_Dataset excerpts_
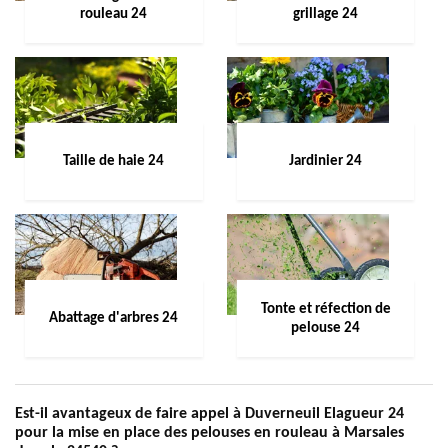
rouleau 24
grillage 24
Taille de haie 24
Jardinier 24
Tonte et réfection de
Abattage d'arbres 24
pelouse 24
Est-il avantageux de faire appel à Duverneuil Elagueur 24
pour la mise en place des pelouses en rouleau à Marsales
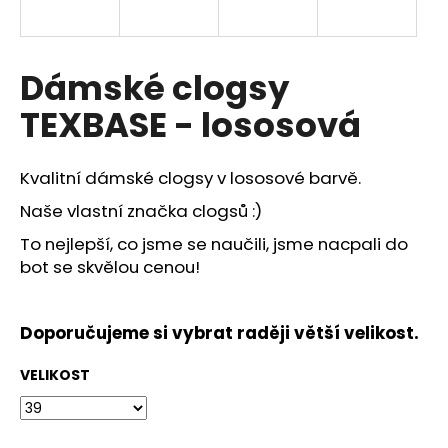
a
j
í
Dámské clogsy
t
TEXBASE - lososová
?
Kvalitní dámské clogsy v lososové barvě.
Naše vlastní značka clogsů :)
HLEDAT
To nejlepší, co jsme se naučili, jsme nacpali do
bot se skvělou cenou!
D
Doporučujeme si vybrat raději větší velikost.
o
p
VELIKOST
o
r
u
==
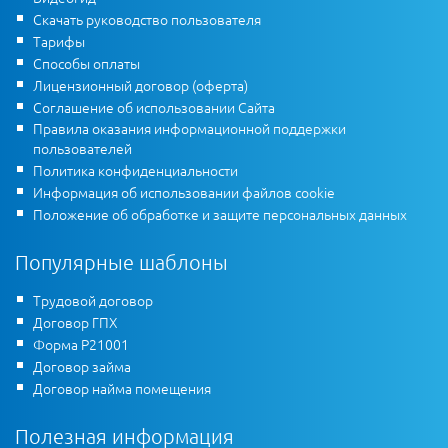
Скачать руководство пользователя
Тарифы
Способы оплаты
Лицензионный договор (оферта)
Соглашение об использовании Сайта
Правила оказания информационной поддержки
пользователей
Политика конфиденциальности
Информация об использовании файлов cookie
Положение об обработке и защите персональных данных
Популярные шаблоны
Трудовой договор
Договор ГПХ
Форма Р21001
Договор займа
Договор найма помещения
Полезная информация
...
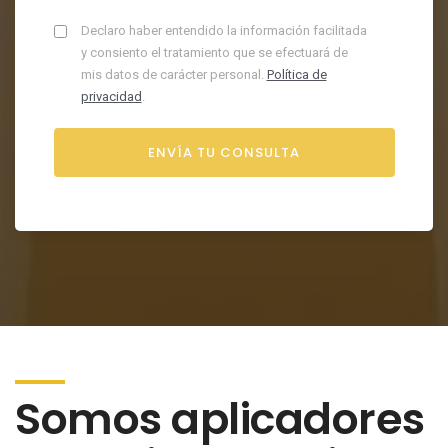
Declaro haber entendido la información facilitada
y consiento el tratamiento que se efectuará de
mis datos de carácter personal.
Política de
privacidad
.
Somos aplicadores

_Work item_
Copy all lines of the preceding data that hold the word "использовании".

_Response below_
Соглашение об использовании Сайта
Информация об использовании файлов cookie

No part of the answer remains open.